Addiction is a topic I spend a lot of time studying. I think it has a genuine connection to Maslow’s Hierarchy of Needs, genotype, phenotype, and culture. Further, I think it plays a critical role in sustainability. In many ways, addiction is the antithesis of a balanced approach to people, planet, and profit. 

For me, part of it’s personal. I’m the son of an alcoholic. Like a lot of large Catholic families, my dad wasn’t the only one in his family. Addiction, and its close cousin, depression, will be present in my life and your life. 

Addicts as Extremophiles.

One of the concepts I was taught in biology is that extremophiles (organisms that exist or even thrive on the fringes of what we understand to be survivable) can teach us a lot about ourselves. From the scientific perspective, extremophiles might use certain physiological, biochemical, behavioral, or other mechanisms to survive in extreme environments. Evolutionarily, we have common origins, so these mechanisms are often expressed in mesophiles/neutrophiles (organisms that exist in more average or “normal” conditions). 

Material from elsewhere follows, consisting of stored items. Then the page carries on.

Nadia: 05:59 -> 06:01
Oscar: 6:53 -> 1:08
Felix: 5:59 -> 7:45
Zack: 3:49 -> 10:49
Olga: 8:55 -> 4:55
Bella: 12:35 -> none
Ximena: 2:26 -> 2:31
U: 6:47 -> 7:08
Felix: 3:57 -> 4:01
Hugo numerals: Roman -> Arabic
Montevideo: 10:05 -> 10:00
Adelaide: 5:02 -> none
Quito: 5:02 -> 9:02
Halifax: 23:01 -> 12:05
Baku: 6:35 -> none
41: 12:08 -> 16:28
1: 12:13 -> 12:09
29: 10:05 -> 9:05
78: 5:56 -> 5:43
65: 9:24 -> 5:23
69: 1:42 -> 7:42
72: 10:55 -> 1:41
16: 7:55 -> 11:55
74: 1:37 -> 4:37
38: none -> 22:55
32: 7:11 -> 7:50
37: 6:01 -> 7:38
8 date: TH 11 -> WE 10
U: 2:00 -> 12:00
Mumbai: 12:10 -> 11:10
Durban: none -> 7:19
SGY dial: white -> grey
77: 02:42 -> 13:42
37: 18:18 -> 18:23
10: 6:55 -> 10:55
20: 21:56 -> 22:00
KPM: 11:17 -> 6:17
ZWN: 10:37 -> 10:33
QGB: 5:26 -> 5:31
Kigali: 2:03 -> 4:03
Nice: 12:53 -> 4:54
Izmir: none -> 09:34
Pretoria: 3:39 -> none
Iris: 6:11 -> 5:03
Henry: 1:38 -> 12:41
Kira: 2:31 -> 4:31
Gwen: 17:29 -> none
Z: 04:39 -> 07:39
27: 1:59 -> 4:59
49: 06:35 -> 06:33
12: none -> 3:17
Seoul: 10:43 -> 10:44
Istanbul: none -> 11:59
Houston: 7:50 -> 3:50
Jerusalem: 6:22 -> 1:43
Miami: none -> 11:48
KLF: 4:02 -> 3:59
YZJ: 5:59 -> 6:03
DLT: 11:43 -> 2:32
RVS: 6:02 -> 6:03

To oversimplify this, think of every organism as a symphony. Mesophiles (like you and me) use the full suite of instruments. Extremophiles lean heavily on one instrument. It can be challenging to understand what a tuba does in a mesophile because it is surrounded by so much noise. An extremophile can help us understand what a tuba sounds like, how it works, its strengths and weaknesses.

Addiction is similar. It is a disease we all carry, and some of us are more likely than others to have to contend with it. To be clear, I am not talking about moral weakness (a damaging approach to addiction). I am talking about a part of our biology coupled with culture. What do addicts have to teach us? 

There are a lot of sayings about love. Virgil beat most authors to the punch with “Love conquers all. Love overcomes all obstacles.” To anyone who has lost someone to addiction, addiction wins most of the battles, if not the war. I know my dad loved me, and he gave his life to alcohol. This is a powerful insight into our psychology, physiology, biochemistry, habits, and sociology. Think of all the supposedly of the non-negotiable human drives (food, shelter, sleep, community, progeny, love, etc.) that are exchanged for an addiction. Addiction is a potent force.

I have been particularly interested in the opioid epidemic. I think this chart from the National Institute of Health (NIH) sums it up:

There are clearly other negative trends for methamphetamine and cocaine. Why is one of the most prosperous populations in one of the most prosperous countries in humanity’s history killing itself? It feels too obvious, but is a nation killing itself with painkillers experiencing immense pain? I think so.

Steering around specifically treating addiction (where there are some incredible breakthroughs and an unfortunate amount of fraud). I see a critical role for sustainability professionals to create whole, healthy, and even happy communities.